Jean Coutu n'a pas l'intention de ranger pour de bon son célèbre sarrau de laboratoire, même s'il cède à son fils François, pour la deuxième fois, les rênes de la chaîne de pharmacies qu'il a fondée il y a 38 ans.
"Il restera président du conseil, et de toute façon, il aime toujours porter sa veste blanche", a indiqué François lors d'une interview, vendredi, à la suite de la publication des résultats financiers du quatrième trimestre de la compagnie.
L'entreprise de Longueuil a affiché une perte nette de 6,9 millions $ US au plus récent trimestre, mais a engrangé des profits de 140,8 millions $ US sur l'ensemble de l'année.
François Coutu héritera du poste de chef de la direction à la suite de l'assemblée annuelle d'octobre. Il a déjà accédé à cette fonction en 2002, avant de l'abandonner trois ans plus tard, relégué au poste de président et responsable des activités canadiennes alors que la société peinait avec son énorme acquisition aux Etats-Unis.
"Nous sommes convaincus que sous son leadership, la compagnie atteindra les prochaines étapes de son développement avec enthousiasme et que de nouvelles occasions de croissance et d'expansion se présenteront", a indiqué vendredi Jean Coutu lors d'une conférence téléphonique.
Le patriarche avait déjà annoncé son intention de démissionner lorsqu'il a célébré son 80e anniversaire de naissance, en mai, et que la vente des chaînes Brooks et Eckerd à Rite Aid a été complétée.
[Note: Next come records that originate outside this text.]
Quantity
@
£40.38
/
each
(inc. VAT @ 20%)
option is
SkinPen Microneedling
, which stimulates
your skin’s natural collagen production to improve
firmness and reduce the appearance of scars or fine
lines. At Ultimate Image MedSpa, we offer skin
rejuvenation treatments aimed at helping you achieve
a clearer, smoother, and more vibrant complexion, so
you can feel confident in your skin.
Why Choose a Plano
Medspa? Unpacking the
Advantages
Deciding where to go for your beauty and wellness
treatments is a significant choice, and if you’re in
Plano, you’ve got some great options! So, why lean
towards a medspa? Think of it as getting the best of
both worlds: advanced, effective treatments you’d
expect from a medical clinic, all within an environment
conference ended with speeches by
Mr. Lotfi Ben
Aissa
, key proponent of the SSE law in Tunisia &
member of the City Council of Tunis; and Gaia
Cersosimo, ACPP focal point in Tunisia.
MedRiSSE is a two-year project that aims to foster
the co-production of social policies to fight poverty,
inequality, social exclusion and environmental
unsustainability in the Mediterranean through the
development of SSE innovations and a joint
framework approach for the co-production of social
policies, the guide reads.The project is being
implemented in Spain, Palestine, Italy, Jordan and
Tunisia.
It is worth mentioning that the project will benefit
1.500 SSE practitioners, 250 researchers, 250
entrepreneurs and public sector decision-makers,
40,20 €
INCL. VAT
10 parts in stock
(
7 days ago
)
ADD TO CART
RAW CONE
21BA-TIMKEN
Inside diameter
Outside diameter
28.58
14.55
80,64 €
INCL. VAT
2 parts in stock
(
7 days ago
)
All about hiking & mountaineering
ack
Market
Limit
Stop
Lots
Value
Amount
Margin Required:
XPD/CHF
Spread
Son fils de 52 ans a fait preuve de réserve lorsqu'on lui a demandé comment il allait se distinguer de son père, toujours très présent.
"Je ne veux pas comparer. Mon père est unique en son genre. Je serai différent, c'est tout."
Son frère Michel, qui était en charge des activités américaines, poursuivra sur la même lignée en tant que vice-président de Rite Aid.
Le Groupe Jean Coutu, qui rapporte ses résultats en dollars américains, a affiché des revenus de 2,88 milliards $ pour son trimestre terminé le 4 juin, une hausse de 0,2 pour cent par rapport aux 2,875 milliards $ de l'an dernier. Les revenus canadiens étaient en hausse de 9,4 pour cent, à 485,7 millions $.
La perte nette de 6,9 millions $, soit trois cents l'action, se compare à un bénéfice de 30,3 millions $, ou 12 cents l'action, pour le même trimestre l'an dernier. M. Coutu a attribué la plus grande partie de ce revirement à des pénalités liées au remboursement de sa dette.
Jean Coutu a clôturé en juin la vente de 3,9 milliards $ des 1854 pharmacies américaines Brooks et Eckerd, ainsi que six centres de distribution, à Rite Aid. Elle a reçu 2,36 milliards $ en comptant et 250 millions d'actions de Rite Aid.
Maintenant qu'elle est pratiquement exempte de dette, la compagnie prévoit racheter près de 14 millions d'actions au cours de la prochaine année, de hausser son dividende d'un tiers pour qu'il atteigne 16 cents CA par action, d'accélérer la construction de nouveaux magasins et la rénovation de pharmacies existantes, et d'étudier les occasions stratégiques d'expansion.
"Il y a des occasions de croissances additionnelles et nous allons définitivement les saisir", a indiqué François Coutu aux analystes.
La compagnie prévoit révéler ses orientations stratégiques cet automne. Toute acquisition réalisée à l'extérieur du Québec aurait vraisemblablement lieu dans les provinces de l'Atlantique ou en Ontario, a-t-il ajouté dans une interview.
Le conseil d'administration a approuvé une hausse du dividende trimestriel de 33 pour cent à quatre cents l'action.
Au cours des trois prochaines années, le Groupe Jean Coutu espère ajouter 50 nouvelles pharmacies à son réseau de 300 magasins au Québec.
L'action de Jean Coutu a cédé vendredi 60 cents, soit quatre pour cent, pour clôturer à 14,33 $ à la Bourse de Toronto.